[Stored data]

━━━━━━━━━━━━━━━━━━━━

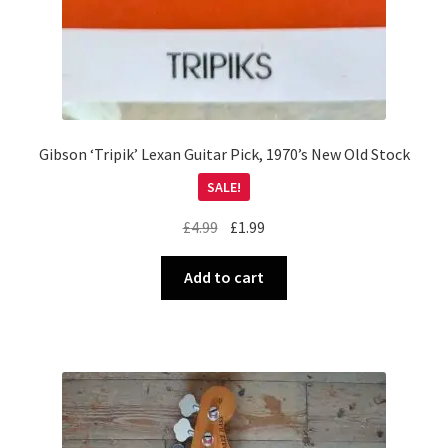
Gibson ‘Tripik’ Lexan Guitar Pick, 1970’s New Old Stock
SALE!
Original
Current
£
4.99
£
1.99
price
price
was:
is:
Add to cart
£4.99.
£1.99.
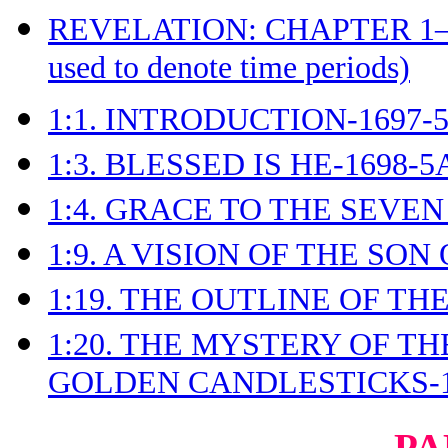
REVELATION: CHAPTER 1
used to denote time periods)
1:1. INTRODUCTION-1697-
1:3. BLESSED IS HE-1698-5
1:4. GRACE TO THE SEVEN
1:9. A VISION OF THE SON
1:19. THE OUTLINE OF TH
1:20. THE MYSTERY OF T
GOLDEN CANDLESTICKS-1
PA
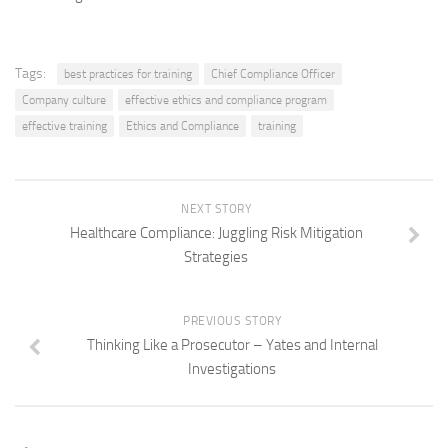
Tags:
best practices for training
Chief Compliance Officer
Company culture
effective ethics and compliance program
effective training
Ethics and Compliance
training
NEXT STORY
Healthcare Compliance: Juggling Risk Mitigation
Strategies
PREVIOUS STORY
Thinking Like a Prosecutor – Yates and Internal
Investigations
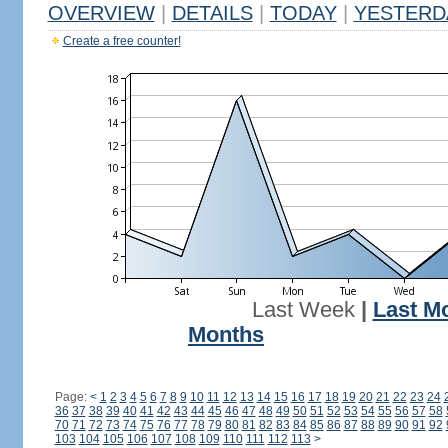
OVERVIEW
|
DETAILS
|
TODAY
|
YESTERD
Create a free counter!
Last Week
|
Last M
Months
Page:
<
1
2
3
4
5
6
7
8
9
10
11
12
13
14
15
16
17
18
19
20
21
22
23
24
36
37
38
39
40
41
42
43
44
45
46
47
48
49
50
51
52
53
54
55
56
57
58
70
71
72
73
74
75
76
77
78
79
80
81
82
83
84
85
86
87
88
89
90
91
92
103
104
105
106
107
108
109
110
111
112
113
>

━━━━━━━━━━━━━━━━━━━━

Each line above is to be duplicated exactly, and the pictures are to be omitted.

RESPONSE TO THIS TASK:
Gibson ‘Tripik’ Lexan Guitar Pick, 1970’s New Old Stock
SALE!
Original
Current
£
4.99
£
1.99
price
price
was:
is:
Add to cart
£4.99.
£1.99.
REVELATION: CHAPTER 1
used to denote time periods)
1:1. INTRODUCTION-1697-
1:3. BLESSED IS HE-1698-5
1:4. GRACE TO THE SEVEN
1:9. A VISION OF THE SON
1:19. THE OUTLINE OF TH
1:20. THE MYSTERY OF T
GOLDEN CANDLESTICKS-1
PA
Tags:
best practices for training
Chief Compliance Officer
Company culture
effective ethics and compliance program
effective training
Ethics and Compliance
training
NEXT STORY
Healthcare Compliance: Juggling Risk Mitigation
Strategies
PREVIOUS STORY
Thinking Like a Prosecutor – Yates and Internal
Investigations
OVERVIEW
|
DETAILS
|
TODAY
|
YESTERD
Create a free counter!
Last Week
|
Last M
Months
Page:
<
1
2
3
4
5
6
7
8
9
10
11
12
13
14
15
16
17
18
19
20
21
22
23
24
36
37
38
39
40
41
42
43
44
45
46
47
48
49
50
51
52
53
54
55
56
57
58
70
71
72
73
74
75
76
77
78
79
80
81
82
83
84
85
86
87
88
89
90
91
92
103
104
105
106
107
108
109
110
111
112
113
>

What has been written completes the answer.